• _Requirement_
Exactly as given, restate each record that follows.
§ §
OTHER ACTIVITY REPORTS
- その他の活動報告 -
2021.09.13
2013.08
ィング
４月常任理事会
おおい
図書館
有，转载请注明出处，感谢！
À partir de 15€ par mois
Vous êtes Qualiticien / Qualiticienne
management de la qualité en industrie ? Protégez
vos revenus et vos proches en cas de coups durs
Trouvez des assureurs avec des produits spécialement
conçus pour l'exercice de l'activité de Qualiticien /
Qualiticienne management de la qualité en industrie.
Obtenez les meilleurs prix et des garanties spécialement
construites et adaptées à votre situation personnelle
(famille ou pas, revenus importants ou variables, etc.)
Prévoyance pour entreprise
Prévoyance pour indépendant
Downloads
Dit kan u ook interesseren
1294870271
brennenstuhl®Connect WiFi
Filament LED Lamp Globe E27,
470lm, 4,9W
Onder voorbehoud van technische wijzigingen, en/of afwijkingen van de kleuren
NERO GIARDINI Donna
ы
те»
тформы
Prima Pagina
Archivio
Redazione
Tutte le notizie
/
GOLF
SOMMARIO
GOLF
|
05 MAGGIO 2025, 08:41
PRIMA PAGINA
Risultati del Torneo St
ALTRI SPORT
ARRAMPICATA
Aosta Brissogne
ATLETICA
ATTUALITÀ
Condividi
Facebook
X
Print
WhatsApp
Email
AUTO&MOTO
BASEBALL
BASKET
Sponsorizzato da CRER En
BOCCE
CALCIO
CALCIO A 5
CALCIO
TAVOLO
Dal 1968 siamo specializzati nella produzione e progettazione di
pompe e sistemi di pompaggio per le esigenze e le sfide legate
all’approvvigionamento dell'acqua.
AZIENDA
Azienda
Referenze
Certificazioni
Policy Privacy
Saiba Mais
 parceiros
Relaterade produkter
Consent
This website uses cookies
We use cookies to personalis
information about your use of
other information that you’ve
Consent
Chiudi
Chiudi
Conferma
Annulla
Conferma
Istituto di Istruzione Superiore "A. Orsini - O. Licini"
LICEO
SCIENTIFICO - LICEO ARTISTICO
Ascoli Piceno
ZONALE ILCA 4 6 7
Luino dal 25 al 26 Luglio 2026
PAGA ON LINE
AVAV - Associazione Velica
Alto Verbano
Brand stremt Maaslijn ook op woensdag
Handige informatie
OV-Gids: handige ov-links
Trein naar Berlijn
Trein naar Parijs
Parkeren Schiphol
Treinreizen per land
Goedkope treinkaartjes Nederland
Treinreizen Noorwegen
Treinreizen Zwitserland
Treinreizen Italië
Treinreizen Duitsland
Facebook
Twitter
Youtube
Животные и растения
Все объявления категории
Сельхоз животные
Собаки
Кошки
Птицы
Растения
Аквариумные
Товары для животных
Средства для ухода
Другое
§ §
• _Task solution_
OTHER ACTIVITY REPORTS
- その他の活動報告 -
2021.09.13
2013.08
ィング
４月常任理事会
おおい
図書館
有，转载请注明出处，感谢！
À partir de 15€ par mois
Vous êtes Qualiticien / Qualiticienne
management de la qualité en industrie ? Protégez
vos revenus et vos proches en cas de coups durs
Trouvez des assureurs avec des produits spécialement
conçus pour l'exercice de l'activité de Qualiticien /
Qualiticienne management de la qualité en industrie.
Obtenez les meilleurs prix et des garanties spécialement
construites et adaptées à votre situation personnelle
(famille ou pas, revenus importants ou variables, etc.)
Prévoyance pour entreprise
Prévoyance pour indépendant
Downloads
Dit kan u ook interesseren
1294870271
brennenstuhl®Connect WiFi
Filament LED Lamp Globe E27,
470lm, 4,9W
Onder voorbehoud van technische wijzigingen, en/of afwijkingen van de kleuren
NERO GIARDINI Donna
ы
те»
тформы
Prima Pagina
Archivio
Redazione
Tutte le notizie
/
GOLF
SOMMARIO
GOLF
|
05 MAGGIO 2025, 08:41
PRIMA PAGINA
Risultati del Torneo St
ALTRI SPORT
ARRAMPICATA
Aosta Brissogne
ATLETICA
ATTUALITÀ
Condividi
Facebook
X
Print
WhatsApp
Email
AUTO&MOTO
BASEBALL
BASKET
Sponsorizzato da CRER En
BOCCE
CALCIO
CALCIO A 5
CALCIO
TAVOLO
Dal 1968 siamo specializzati nella produzione e progettazione di
pompe e sistemi di pompaggio per le esigenze e le sfide legate
all’approvvigionamento dell'acqua.
AZIENDA
Azienda
Referenze
Certificazioni
Policy Privacy
Saiba Mais
 parceiros
Relaterade produkter
Consent
This website uses cookies
We use cookies to personalis
information about your use of
other information that you’ve
Consent
Chiudi
Chiudi
Conferma
Annulla
Conferma
Istituto di Istruzione Superiore "A. Orsini - O. Licini"
LICEO
SCIENTIFICO - LICEO ARTISTICO
Ascoli Piceno
ZONALE ILCA 4 6 7
Luino dal 25 al 26 Luglio 2026
PAGA ON LINE
AVAV - Associazione Velica
Alto Verbano
Brand stremt Maaslijn ook op woensdag
Handige informatie
OV-Gids: handige ov-links
Trein naar Berlijn
Trein naar Parijs
Parkeren Schiphol
Treinreizen per land
Goedkope treinkaartjes Nederland
Treinreizen Noorwegen
Treinreizen Zwitserland
Treinreizen Italië
Treinreizen Duitsland
Facebook
Twitter
Youtube
Животные и растения
Все объявления категории
Сельхоз животные
Собаки
Кошки
Птицы
Растения
Аквариумные
Товары для животных
Средства для ухода
Другое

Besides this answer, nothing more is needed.